(Saved data entries)
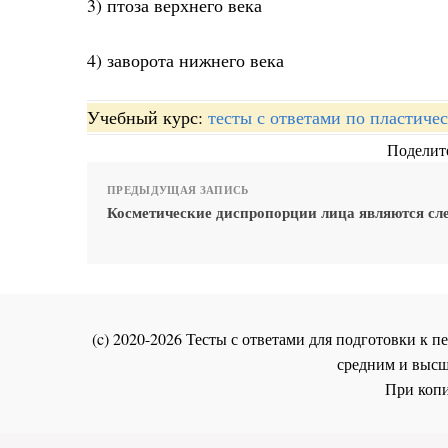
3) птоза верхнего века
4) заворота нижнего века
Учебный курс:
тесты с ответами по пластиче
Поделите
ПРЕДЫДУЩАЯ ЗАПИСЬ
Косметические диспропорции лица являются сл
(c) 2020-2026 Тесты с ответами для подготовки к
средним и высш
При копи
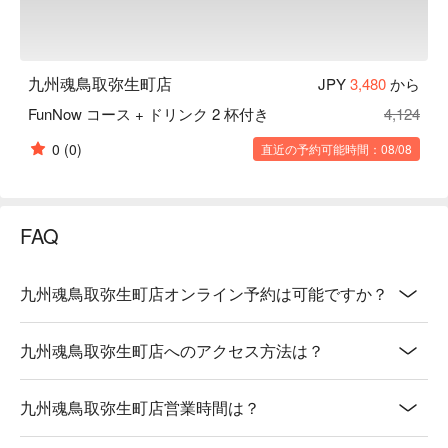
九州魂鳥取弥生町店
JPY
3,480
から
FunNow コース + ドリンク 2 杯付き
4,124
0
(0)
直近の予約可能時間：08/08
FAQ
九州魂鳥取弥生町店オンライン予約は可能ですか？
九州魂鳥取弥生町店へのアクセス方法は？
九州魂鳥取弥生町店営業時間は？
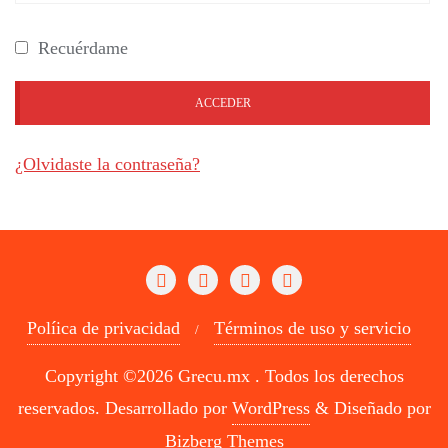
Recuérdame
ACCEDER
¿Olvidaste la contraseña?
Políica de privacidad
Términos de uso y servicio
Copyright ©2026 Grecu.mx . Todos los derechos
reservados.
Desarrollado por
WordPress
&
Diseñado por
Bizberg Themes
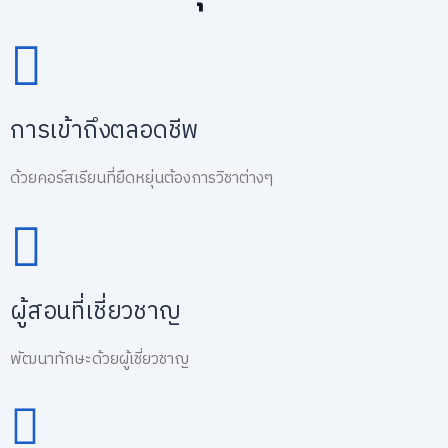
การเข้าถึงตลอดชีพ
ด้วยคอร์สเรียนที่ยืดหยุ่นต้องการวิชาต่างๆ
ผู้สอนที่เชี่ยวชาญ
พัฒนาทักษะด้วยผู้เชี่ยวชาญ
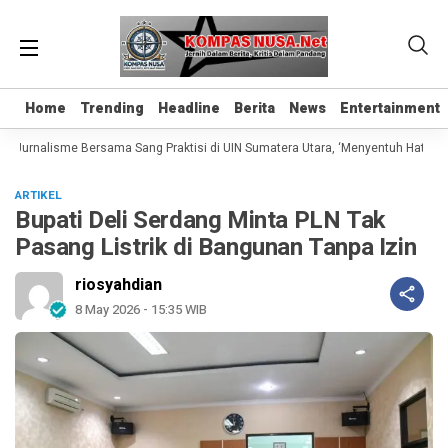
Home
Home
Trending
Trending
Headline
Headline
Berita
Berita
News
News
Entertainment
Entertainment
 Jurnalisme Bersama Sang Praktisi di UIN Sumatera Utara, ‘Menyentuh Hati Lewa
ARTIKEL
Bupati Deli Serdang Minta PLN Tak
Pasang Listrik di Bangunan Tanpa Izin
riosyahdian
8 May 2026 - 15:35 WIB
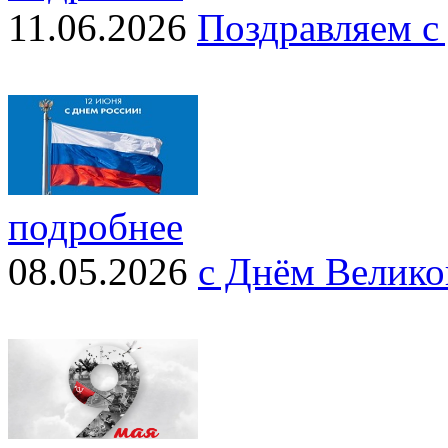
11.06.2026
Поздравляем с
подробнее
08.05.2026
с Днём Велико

---

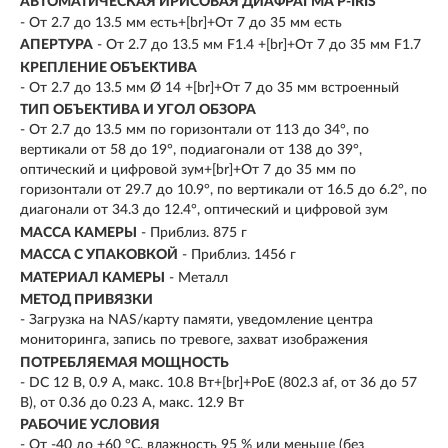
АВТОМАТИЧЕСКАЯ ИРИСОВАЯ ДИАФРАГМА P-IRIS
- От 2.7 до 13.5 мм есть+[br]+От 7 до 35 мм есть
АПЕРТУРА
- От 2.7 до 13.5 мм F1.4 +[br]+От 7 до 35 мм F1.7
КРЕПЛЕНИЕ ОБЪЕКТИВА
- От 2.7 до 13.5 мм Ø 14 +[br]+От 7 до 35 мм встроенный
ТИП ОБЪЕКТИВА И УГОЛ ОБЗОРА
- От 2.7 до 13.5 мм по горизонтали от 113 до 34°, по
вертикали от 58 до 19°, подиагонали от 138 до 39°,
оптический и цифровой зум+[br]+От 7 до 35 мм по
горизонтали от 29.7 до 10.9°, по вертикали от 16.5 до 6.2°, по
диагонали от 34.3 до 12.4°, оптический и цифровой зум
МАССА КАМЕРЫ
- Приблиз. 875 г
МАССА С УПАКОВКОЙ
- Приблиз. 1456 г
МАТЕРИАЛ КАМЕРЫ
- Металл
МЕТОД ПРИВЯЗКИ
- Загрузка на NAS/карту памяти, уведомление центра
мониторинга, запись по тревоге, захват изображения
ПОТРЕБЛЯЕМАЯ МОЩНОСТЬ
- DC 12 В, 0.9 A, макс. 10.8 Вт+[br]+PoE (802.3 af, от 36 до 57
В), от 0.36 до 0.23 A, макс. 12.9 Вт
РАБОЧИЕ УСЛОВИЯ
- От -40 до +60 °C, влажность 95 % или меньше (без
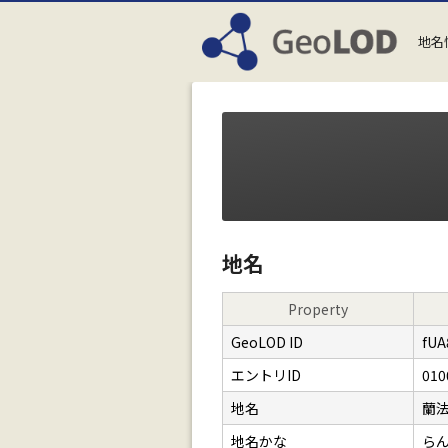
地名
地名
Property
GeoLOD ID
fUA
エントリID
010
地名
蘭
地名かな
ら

...

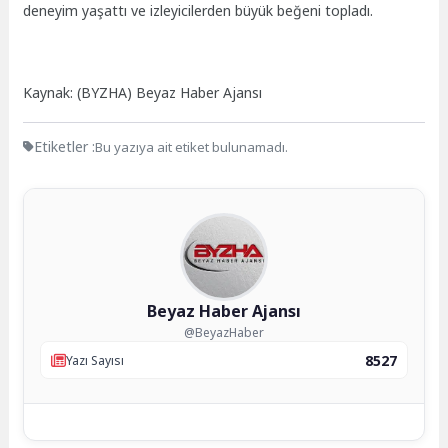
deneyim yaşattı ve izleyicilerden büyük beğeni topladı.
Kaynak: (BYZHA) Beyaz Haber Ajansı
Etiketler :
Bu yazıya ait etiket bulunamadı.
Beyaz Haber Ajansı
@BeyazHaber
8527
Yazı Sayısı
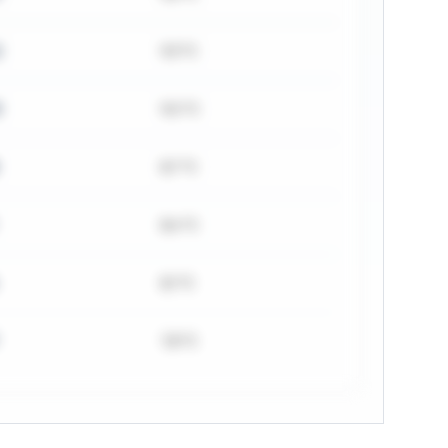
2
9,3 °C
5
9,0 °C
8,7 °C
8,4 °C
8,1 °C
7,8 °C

__How to complete this task__
With pictures excluded, reproduce exactly the lines above from the one containing "直近の予約可能時間：08/08" down to the one containing "с Днём Велико", those two included.

__Solution for this task__
直近の予約可能時間：08/08
FAQ
九州魂鳥取弥生町店オンライン予約は可能ですか？
九州魂鳥取弥生町店へのアクセス方法は？
九州魂鳥取弥生町店営業時間は？
Recuérdame
ACCEDER
¿Olvidaste la contraseña?
Políica de privacidad
Términos de uso y servicio
Copyright ©2026 Grecu.mx . Todos los derechos
reservados.
Desarrollado por
WordPress
&
Diseñado por
Bizberg Themes
การเข้าถึงตลอดชีพ
ด้วยคอร์สเรียนที่ยืดหยุ่นต้องการวิชาต่างๆ
ผู้สอนที่เชี่ยวชาญ
พัฒนาทักษะด้วยผู้เชี่ยวชาญ
Home
Home
Trending
Trending
Headline
Headline
Berita
Berita
News
News
Entertainment
Entertainment
 Jurnalisme Bersama Sang Praktisi di UIN Sumatera Utara, ‘Menyentuh Hati Lewa
ARTIKEL
Bupati Deli Serdang Minta PLN Tak
Pasang Listrik di Bangunan Tanpa Izin
riosyahdian
8 May 2026 - 15:35 WIB
11.06.2026
Поздравляем с
подробнее
08.05.2026
с Днём Велико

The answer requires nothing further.